Are you wondering if you should move forward or backward with your business growth strategies? I stumbled upon this article on Inc.com, and found it to be a great example of how changing your business growth strategies can either really help you or hurt you. Time and time again, we have seen examples of this in the headlines and through friends and colleague’s experiences. I highly recommend reading it if you get a chance.
While I was in Los Angeles pursuing a music career, my band, Deepdown, had climbed our way to the top of the Hollywood music scene. We had worked hard for years, were very dedicated, and had a reputation around town for being the next band to be launched out of the local Hollywood scene to the larger masses. After years of feeling frustrated by our lack of nationwide exposure, we signed a management contract and had a producer — even though we felt a little weary about signing up with these two individuals.
Unfortunately, our manager blew our chances of that by having a nervous breakdown while meeting with investors that were planning on investing $500K in our band. It was quite rare for a Hollywood band to be raising expansion capital at the time.
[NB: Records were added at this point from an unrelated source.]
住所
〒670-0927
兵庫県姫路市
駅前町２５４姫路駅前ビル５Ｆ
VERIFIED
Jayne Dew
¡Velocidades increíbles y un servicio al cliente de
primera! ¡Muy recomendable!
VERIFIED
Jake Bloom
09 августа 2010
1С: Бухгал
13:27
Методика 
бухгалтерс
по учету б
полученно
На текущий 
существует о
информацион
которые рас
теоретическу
At that dinner, they walked away from the opportunity, after our lunatic manager made a scene and was apparently slamming the table and screaming, “Give me the money!” Had we not let these two overconfident executives into our career — just out of our own greed and impatience — we may have very well been the next big thing.
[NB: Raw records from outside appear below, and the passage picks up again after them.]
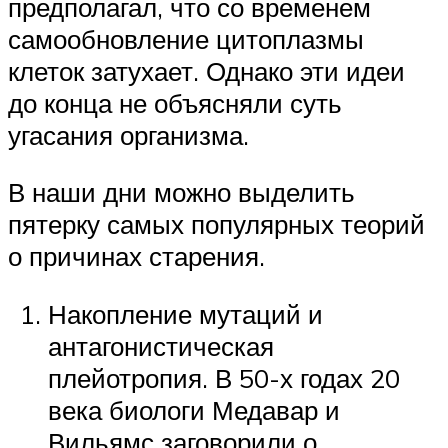
предполагал, что со временем
самообновление цитоплазмы
клеток затухает. Однако эти идеи
до конца не объясняли суть
угасания организма.
В наши дни можно выделить
пятерку самых популярных теорий
о причинах старения.
Накопление мутаций и
антагонистическая
плейотропия. В 50-х годах 20
века биологи Медавар и
Вильямс заговорили о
Shortly after this incident, we fired both our manager and producer and were back on our own again. My thoughts on this lesson came to the surface quickly and I decided to get back to basics with a fresh approach, pursuing my solo career in music. We were technically an expansion stage company and felt we had done everything we could do to grow our product. We were itching to expand even more and lost sight of what got us there in the first place: our hard work, our dedication and love for our music, along with a grassroots approach to promoting our art. Accepting two music executives into our family — for lack of other options at the time — derailed our business.
If you have patience and are confident in your business, when it comes time for raising expansion capital, the right people will find you. I’m sure you can apply this to many aspects of your business, in one way or another.